BUY ADGA REGISTERED GOATS
A goat registered with ADGA comes with a pedigree or record of ancestry. ADGA registration records go back more than 100 years. The information that comes with a pedigree will provide the information you need to continue to improve the production and conformation of your dairy goats with each new generation. While purchasing a registered goat may cost a bit more initially, you will know that your animal is “as advertised,” and registered offspring will be more valuable.
BECOME AN ADGA MEMBER
To obtain the ADGA Guidebook, ADGA Membership Directory, take advantage of lower fees and other benefits, join ADGA as a Regular or Youth Member. Your membership should be in the name of the individual, farm or family that owns your dairy goats. Individual Membership is required for association directors and ADGA licensed dairy goat judges. Some shows require that the exhibitor own a dairy goat in their name rather than being owned in a joint family or corporate membership.

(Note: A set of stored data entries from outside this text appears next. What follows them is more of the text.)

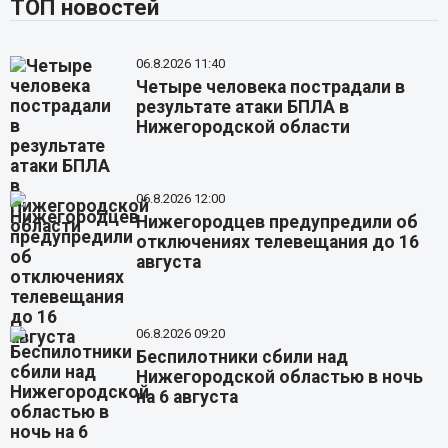
ТОП новостей
06.8.2026 11:40
Четыре человека пострадали в
результате атаки БПЛА в
Нижегородской области
06.8.2026 12:00
Нижегородцев предупредили об
отключениях телевещания до 16
августа
06.8.2026 09:20
Беспилотники сбили над
Нижегородской областью в ночь
на 6 августа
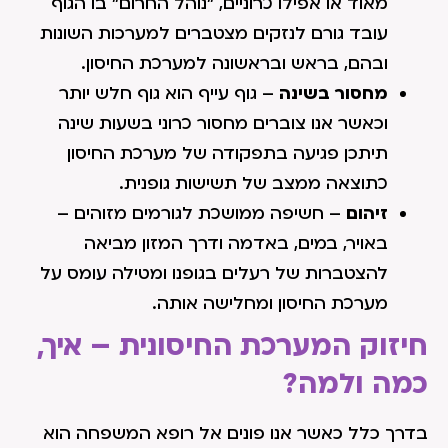
מאוד או אפילו כרוניים, "נוהל החרום" בו הגוף
עובד גורם לנזקים מצטברים למערכות השונות
ובהם, בראש ובראשונה למערכת החיסון.
מחסור בשינה
– גוף עייף הוא גוף חלש יותר
וכאשר אנו צוברים מחסור כרוני בשעות שינה
תיתכן פגיעה בתפקודה של מערכת החיסון
כתוצאה ממצב של תשישות גופנית.
זיהום
– חשיפה ממושכת לגורמים מזוהים –
באויר, במים, באדמה ודרך המזון מביאה
להצטברות של רעלים בגופנו ומטילה עומס על
מערכת החיסון ומחלישה אותה.
חיזוק המערכת החיסונית – איך,
כמה ולמה?
בדרך כלל כאשר אנו פונים אל רופא המשפחה הוא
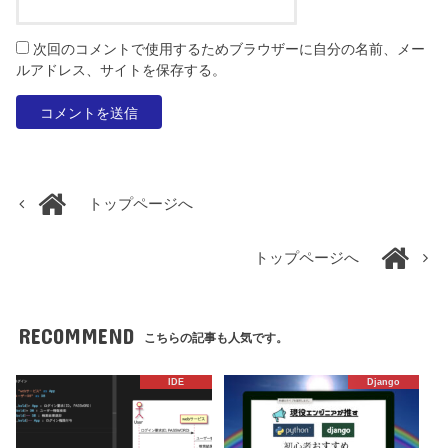
次回のコメントで使用するためブラウザーに自分の名前、メー
ルアドレス、サイトを保存する。
トップページへ
トップページへ
RECOMMEND
こちらの記事も人気です。
IDE
Django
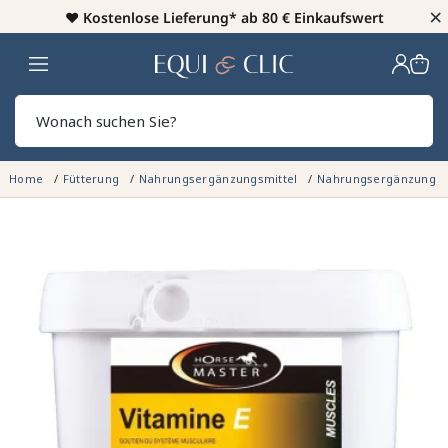
×
♥️
Kostenlose Lieferung* ab 80 € Einkaufswert
Heim
Sear
Home
Fütterung
Nahrungsergänzungsmittel
Nahrungsergänzung M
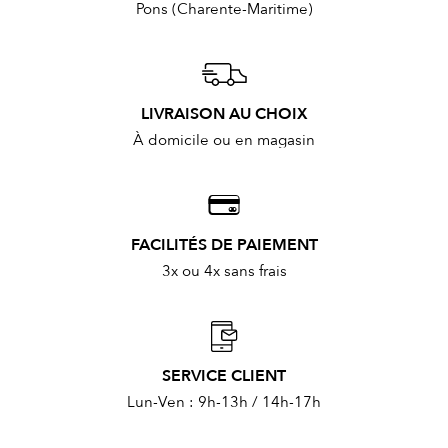
Pons (Charente-Maritime)
LIVRAISON AU CHOIX
À domicile ou en magasin
FACILITÉS DE PAIEMENT
3x ou 4x sans frais
SERVICE CLIENT
Lun-Ven : 9h-13h / 14h-17h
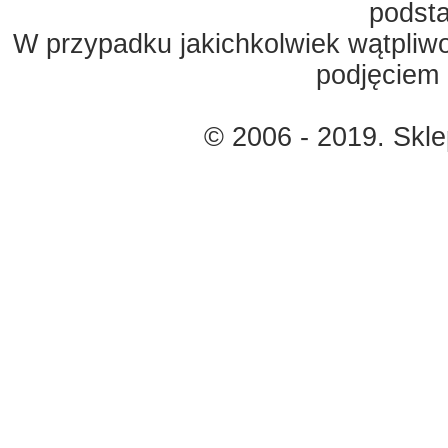
podst
W przypadku jakichkolwiek wątpliw
podjęciem 
© 2006 - 2019. Skl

Joint Memberships are available for corporations or groups of two or more individuals who do not need or want the privileges of individual membership. A full explanation of privileges and limitations for each membership may be found in the ADGA Guidebook.
Become an ADGA Member: https://adga.org/join
RESERVE YOUR HERD NAME
A herd name becomes the first part of the name of each kid born to does you owned at the time of breeding. Your herd name identifies you as the breeder and is an important part of building your reputation as a dairy goat breeder. A herd name must be unique and acceptable according to ADGA standards.
To ensure a herd name is available, call the ADGA office (828-286-3801) during office hours (Eastern Time) or complete the contact form: https://adga.org/contact
Complete guidelines for herd names may be found in the ADGA Guidebook.